Geloof niet in de duizeligheid

- Yg. 1928, nr. 2 -

Als ik heel rijk zou zijn, zou ik een grap maken ter gelegenheid van de verkiezing van dit jaar. Ik zou een poster afdrukken in een oplage van honderd miljoen exemplaren, rood geschreven op een witte achtergrond: "Geloof de duizeligheid niet!" Deze poster zou vier weken voor de verkiezingszondag en elke week aan elke posterzuil, elk hek en elke staldeur moeten kleven. 's nachts te vernieuwen van zaterdag tot zondag.

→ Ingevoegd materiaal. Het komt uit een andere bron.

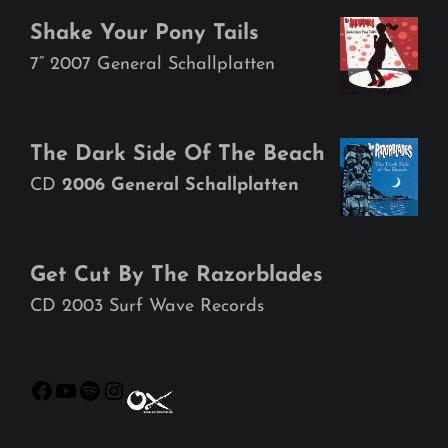
Shake Your Pony Tails
7“ 2007 General Schallplatten
The Dark Side Of The Beach
CD
2006 General Schallplatten
Get Cut By The Razorblades
CD 2003 Surf Wave Records
Facebook
YouTube
Spotify
Instagram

Vindt u de tekst te onduidelijk? Ik zou liever zeggen: "Geloof de Duitse nationale duizeligheid niet!"? Mijn beste, als dat zo is, zou iedereen denken dat het een sociaal-democratische poster was, en dan, met de bedoeling van de dag, zou mijn verzoek niet half zo effectief zijn. Waarom zouden mensen niet een beetje nadenken over welke duizeligheid ze niet zouden moeten geloven? En laten we er zeker van zijn: negentig procent van de totale fraude die tijdens de verkiezingsperiode op Duitsland zal worden uitgestort, is Duitse nationale fraude. Heel eenvoudig blijkt dit uit het feit dat vier vijfde van de hele Duitse pers, en bijna het hele machtige apparaat van cinema en radio, worden bestuurd door Hugenberg en zijn volk. Je kunt je zelfs niet voorstellen hoe groot de politieke onwetendheid van ons volk is, dankzij het dagelijkse duistere werk van die machten. We hebben geen idee, u hebt vooral 'intellectuelen', zoals het in de hoofden van miljoenen van onze Duitse medeburgers lijkt. Hoeveel mensen denk je dat er in Duitsland zijn, die nog steeds in Satan geloven? Wat? Wel, zie je, gisteren sprak ik met een van hen. Waar? Midden in de grote stad, tussen auto's, elektrische lampen en luidsprekers.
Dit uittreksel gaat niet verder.